SQL max value in one column

Question 1

Well, I think I found the answer myself. As far as I can understand, a query like this will take a lot of time, and instead the database needs to be modified. I found this:

How to version control a record in a database

The suggestion to use startend and enddate columns and set the enddate to null for the latest version made it very easy to do queries for the latest version. And it is again very very fast. So this is what I needed. It gives me something like this, all put together:

SELECT
  r.id, r.title,
  u.name AS 'created_by', m.name AS 'modified_by', r.version, r.version_displayname, r.informationtype,
r.filetype, r.base_id, r.resource_id, r.created, r.modified,
  GROUP_CONCAT( CONCAT(CAST(c.id as CHAR),',',c.name,',',c.value) separator ';') AS 'categories', startdate, enddate
FROM
  resource r
  INNER JOIN 
  (SELECT
   DISTINCT r.id AS id
  FROM
   resource r
  INNER JOIN
   category_resource cr1 ON (r.id = cr1.resource_id)
  WHERE
   cr1.category_id IN (9)
) mr

    ON r.id = mr.id
  INNER JOIN category_resource cr
    ON r.id = cr.resource_id
  INNER JOIN category c
    ON cr.category_id = c.id
  INNER JOIN user u
    ON r.created_by = u.id
  INNER JOIN user m
    ON r.modified_by = m.id
WHERE r.enddate is null
group by r.id;

And this query once again is back to the 20 ms execution time.

Question 2

Given your own answer, your question was basically the same as in the link you supplied.

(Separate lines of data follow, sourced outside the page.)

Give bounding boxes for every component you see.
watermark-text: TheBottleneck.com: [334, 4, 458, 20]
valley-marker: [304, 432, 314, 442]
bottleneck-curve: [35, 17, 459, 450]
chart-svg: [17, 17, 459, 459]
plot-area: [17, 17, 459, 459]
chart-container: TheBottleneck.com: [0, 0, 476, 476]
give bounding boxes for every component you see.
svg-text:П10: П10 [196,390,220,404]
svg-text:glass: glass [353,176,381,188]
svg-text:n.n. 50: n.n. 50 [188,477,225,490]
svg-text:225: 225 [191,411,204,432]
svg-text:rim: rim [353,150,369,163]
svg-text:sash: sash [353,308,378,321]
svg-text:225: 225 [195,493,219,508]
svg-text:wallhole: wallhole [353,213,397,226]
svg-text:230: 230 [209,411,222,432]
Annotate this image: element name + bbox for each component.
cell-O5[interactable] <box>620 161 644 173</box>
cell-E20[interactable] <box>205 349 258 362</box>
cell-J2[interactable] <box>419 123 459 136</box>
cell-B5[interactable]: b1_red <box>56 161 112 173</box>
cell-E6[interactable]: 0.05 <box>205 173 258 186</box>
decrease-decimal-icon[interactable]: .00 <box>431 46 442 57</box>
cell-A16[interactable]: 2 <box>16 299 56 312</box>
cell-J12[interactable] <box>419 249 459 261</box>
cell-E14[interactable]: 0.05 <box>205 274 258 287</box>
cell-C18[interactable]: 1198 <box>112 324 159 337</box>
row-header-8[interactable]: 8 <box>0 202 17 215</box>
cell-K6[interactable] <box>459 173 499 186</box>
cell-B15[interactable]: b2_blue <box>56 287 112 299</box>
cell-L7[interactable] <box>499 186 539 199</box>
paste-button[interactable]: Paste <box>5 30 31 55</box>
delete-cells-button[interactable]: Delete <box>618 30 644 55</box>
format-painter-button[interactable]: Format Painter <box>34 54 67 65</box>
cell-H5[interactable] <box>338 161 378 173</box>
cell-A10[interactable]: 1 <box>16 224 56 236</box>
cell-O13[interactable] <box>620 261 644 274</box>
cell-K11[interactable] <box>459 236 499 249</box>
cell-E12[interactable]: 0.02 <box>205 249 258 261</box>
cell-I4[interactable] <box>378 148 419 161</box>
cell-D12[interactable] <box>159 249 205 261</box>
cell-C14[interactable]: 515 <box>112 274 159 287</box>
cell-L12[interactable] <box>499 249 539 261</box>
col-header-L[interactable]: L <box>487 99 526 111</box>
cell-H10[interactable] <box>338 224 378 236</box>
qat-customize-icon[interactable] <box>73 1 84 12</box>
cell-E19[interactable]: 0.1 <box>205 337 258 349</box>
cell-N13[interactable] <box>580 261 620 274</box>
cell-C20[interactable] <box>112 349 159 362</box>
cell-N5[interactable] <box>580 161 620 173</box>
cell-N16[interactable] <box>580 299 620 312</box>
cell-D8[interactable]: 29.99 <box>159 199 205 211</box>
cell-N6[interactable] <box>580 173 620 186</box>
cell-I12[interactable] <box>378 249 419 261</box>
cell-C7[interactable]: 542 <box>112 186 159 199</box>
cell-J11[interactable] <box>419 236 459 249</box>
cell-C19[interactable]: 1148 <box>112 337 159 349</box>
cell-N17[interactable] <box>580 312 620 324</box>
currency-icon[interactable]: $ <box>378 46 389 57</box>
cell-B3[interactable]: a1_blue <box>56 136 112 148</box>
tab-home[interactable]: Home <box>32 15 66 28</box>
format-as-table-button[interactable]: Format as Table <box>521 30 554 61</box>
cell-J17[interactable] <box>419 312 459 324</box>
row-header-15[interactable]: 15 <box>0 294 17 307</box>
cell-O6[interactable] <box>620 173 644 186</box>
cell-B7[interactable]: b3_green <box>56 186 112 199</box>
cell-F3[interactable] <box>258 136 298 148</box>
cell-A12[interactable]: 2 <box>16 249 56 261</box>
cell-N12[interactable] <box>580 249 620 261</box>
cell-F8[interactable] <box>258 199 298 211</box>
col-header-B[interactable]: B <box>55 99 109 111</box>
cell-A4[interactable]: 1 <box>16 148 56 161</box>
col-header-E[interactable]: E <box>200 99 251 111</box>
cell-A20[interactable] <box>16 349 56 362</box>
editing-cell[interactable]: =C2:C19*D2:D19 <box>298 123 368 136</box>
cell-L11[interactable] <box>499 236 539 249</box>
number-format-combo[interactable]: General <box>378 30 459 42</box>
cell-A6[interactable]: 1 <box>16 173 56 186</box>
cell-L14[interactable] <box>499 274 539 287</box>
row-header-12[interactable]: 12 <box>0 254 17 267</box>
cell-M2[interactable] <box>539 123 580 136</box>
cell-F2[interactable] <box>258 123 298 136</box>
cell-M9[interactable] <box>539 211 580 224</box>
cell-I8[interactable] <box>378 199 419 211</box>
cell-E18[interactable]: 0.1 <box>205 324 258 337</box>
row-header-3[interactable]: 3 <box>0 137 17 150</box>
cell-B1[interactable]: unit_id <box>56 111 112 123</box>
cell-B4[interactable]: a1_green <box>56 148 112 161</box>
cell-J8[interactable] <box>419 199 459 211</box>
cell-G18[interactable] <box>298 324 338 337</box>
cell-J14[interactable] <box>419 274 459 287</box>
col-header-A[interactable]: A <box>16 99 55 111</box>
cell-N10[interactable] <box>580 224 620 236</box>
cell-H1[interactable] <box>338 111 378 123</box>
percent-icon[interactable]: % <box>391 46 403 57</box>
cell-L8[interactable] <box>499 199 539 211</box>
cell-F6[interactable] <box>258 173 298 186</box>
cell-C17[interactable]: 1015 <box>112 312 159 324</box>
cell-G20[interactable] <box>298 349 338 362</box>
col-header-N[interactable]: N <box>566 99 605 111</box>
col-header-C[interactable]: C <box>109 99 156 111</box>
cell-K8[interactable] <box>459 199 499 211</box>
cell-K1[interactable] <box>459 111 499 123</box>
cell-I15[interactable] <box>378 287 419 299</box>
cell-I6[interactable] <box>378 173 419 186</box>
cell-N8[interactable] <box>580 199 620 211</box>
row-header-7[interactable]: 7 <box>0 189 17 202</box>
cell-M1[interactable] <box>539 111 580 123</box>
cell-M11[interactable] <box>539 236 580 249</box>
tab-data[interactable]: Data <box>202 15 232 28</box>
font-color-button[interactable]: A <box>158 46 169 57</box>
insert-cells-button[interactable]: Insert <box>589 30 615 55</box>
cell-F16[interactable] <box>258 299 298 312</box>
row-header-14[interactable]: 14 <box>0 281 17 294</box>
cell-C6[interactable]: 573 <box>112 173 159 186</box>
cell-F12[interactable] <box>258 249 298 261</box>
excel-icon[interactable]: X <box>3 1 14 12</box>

Since you had some sub-questions I'll try to give you some additional help there.

If you want to have some kind of version control in your database, then you basically extend your primary key by some version column(s). I'd vote for using startdate/enddate-colums, too for the reason you mentioned. Given your own answer, you could modify your layout accordingly. That's the route you should go if you can!

In your given example it is not clear what the primary key is, since the 'id' column has changing values, too. In your case the primary key would be the column 'title'. So you could use some query like

SELECT title, max(version) as version FROM resource GROUP BY title

to get a result in which you see your original primary key and the latest version -- which together form your actual primary key.

To get all other fields in that table, you'd join that result to the resource table and use the primary key fields as join condition.

SELECT * FROM (
        SELECT title, max(version) as version 
        FROM resource 
        GROUP BY title) as s 
    INNER JOIN resource r on (r.title = s.title AND r.version = s.version)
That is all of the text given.